Synthesis of 5-Beta-Keto-1,2,4-Oxadiazoles and Conversion of 5-Beta-Keto-1,2,4 Oxadiazoles to N-Pyrazolyl Amidoximes

Abstract

The disclosed invention relates to a process for preparing 5-β-keto-1,2,4-oxadiazoles of formula (I), and conversion of 5-β-keto-1,2,4-oxadiazoles (I) into N-pyrazolyl amidoximes of the formula (II) through reaction with hydrazine. The process is defined by two steps. An amidoxime, which may be prepared in situ, is condensed with a β-keto ester to form a 5-β-keto-1,2,4-oxadiazole. The 5-β-keto-1,2,4-oxadiazole is subsequently reacted with hydrazine to furnish the desired N-pyrazolyl amidoxime. The disclosed invention provides several advantages over the current state of the art for the synthesis of N-pyrazolyl amidoximes, which require the condensation of a pyrzolylamine with an actived substrate and subsequent reaction with hydroxyl amine. N-pyrazolyl amidoximes are useful synthetic intermediates, especially for the preparation of photographic developing chemicals.

Description

BACKGROUND OF THE INVENTION

1. Field of the Invention

This invention relates to the efficient synthesis of 5-β-keto-1,2,4-oxadiazoles and the conversion 5-β-keto-1,2,4-oxadiazoles to N-pyrazolyl amidoximes via reaction with hydrazine. Both 1,2,4-oxadiazoles and N-pyrazolyl amidoxime are useful synthetic intermediates. Of particular note, N-pyrazolyl amidoximes are useful in the synthesis of the pyrazolo[1,5-b]1,2,4-triazole ring system, which is an important ring system in some photographic developing chemicals.

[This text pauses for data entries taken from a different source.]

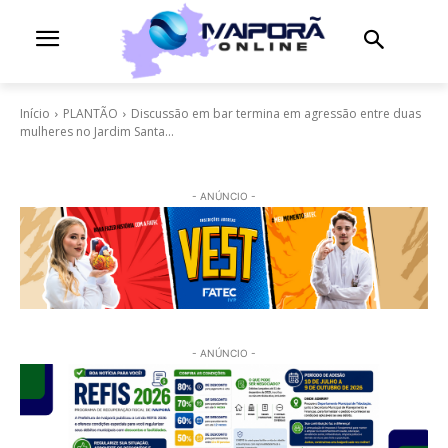
Início
PLANTÃO
Discussão em bar termina em agressão entre duas
mulheres no Jardim Santa...
- ANÚNCIO -
- ANÚNCIO -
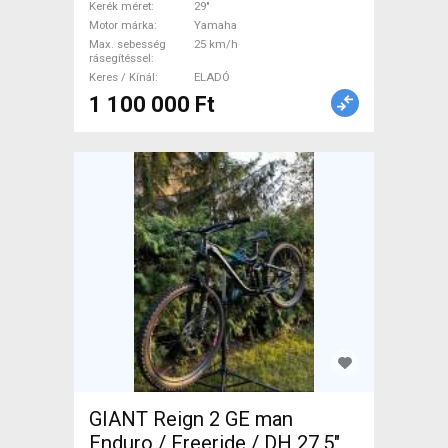
használt ELADÓ
Kerék méret
29"
Motor márka
Yamaha
Max. sebesség
25 km/h
rásegítéssel
Keres / Kínál
ELADÓ
1 100 000 Ft
GIANT Reign 2 GE man
Enduro / Freeride / DH 27.5"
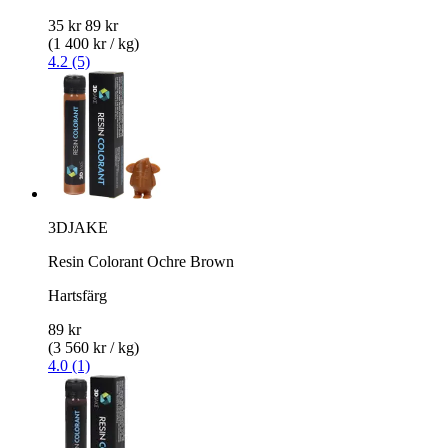
35 kr
89 kr
(1 400 kr / kg)
4.2 (5)
3DJAKE
Resin Colorant Ochre Brown
Hartsfärg
89 kr
(3 560 kr / kg)
4.0 (1)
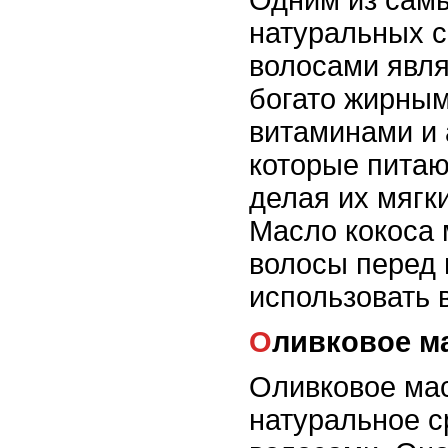
Одним из сам
натуральных с
волосами явля
богато жирным
витаминами и 
которые питаю
делая их мягк
Масло кокоса 
волосы перед 
использовать 
Оливковое м
Оливковое мас
натуральное с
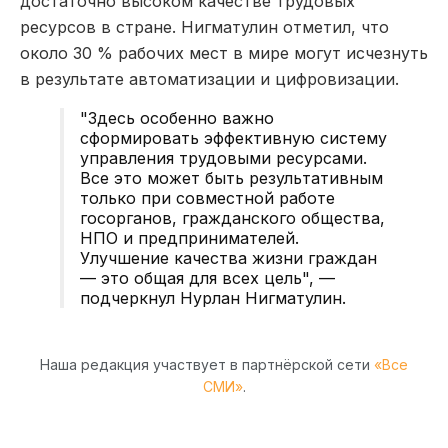
достаточно высоком качестве трудовых
ресурсов в стране. Нигматулин отметил, что
около 30 % рабочих мест в мире могут исчезнуть
в результате автоматизации и цифровизации.
"Здесь особенно важно
сформировать эффективную систему
управления трудовыми ресурсами.
Все это может быть результативным
только при совместной работе
госорганов, гражданского общества,
НПО и предпринимателей.
Улучшение качества жизни граждан
— это общая для всех цель", —
подчеркнул Нурлан Нигматулин.
Наша редакция участвует в партнёрской сети
«Все
СМИ»
.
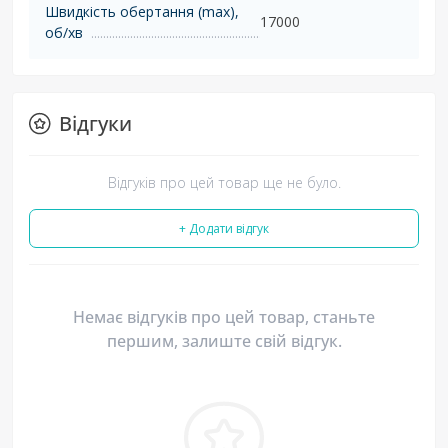
Швидкість обертання (max),
17000
об/хв
Відгуки
Відгуків про цей товар ще не було.
+ Додати відгук
Немає відгуків про цей товар, станьте
першим, залиште свій відгук.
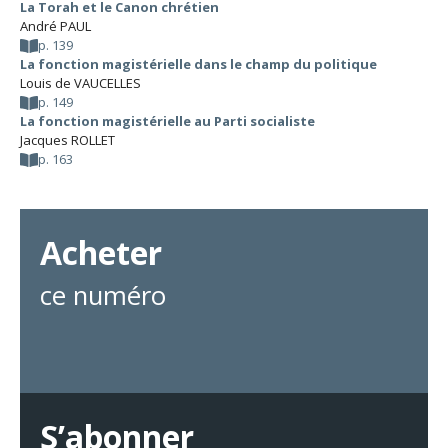
La Torah et le Canon chrétien
André PAUL
p. 139
La fonction magistérielle dans le champ du politique
Louis de VAUCELLES
p. 149
La fonction magistérielle au Parti socialiste
Jacques ROLLET
p. 163
Acheter
ce numéro
S’abonner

2. Brief Description of the Related Art

5-β-keto-1,2,4-oxadiazoles 1,2,4-Oxadiazoles have many known uses, including, but not limited to, anti-inflammatory and antiviral agents. The use of 1,2,4-oxadiazoles in pharmaceutical applications is attractive due to the desirable bioavailability and metabolic stability of many 1,2,4-oxadiazoles. Typically, 1,2,4-oxadiazoles are produced by a two-step reaction. The first step is the reaction of an amidoxime with an acylating agent such as an acid chloride or an acid anhydride to furnish an O-acyl amidoxime. The amidoxime is then typically reacted under strong base catalysis to effect cyclization and elimination of water, giving a 1,2,4-oxadiazole. However, the reaction can also be carried out under thermal conditions. Other methods to synthesize 1,2,4-oxadiazoles include the cycloaddition of an amidoxime with a nitrile oxide, the reaction of an amidoxime with diketene, and the reaction of an amidoxime with 2,2,6-trimethyl[1,3]dioxin-4-one. The later two reactions are of particular note as these methods deliver 5-β-keto-1,2,4-oxadiazoles.

Limitations to the typical synthesis of 1,2,4-oxadiazoles include the use of expensive and/or toxic bases such as NaH, NaOEt, pyridine, and TBAF. Additionally the use of an activated acid, such as an acid chloride or an acid anhydride limits the type of starting materials that can be used.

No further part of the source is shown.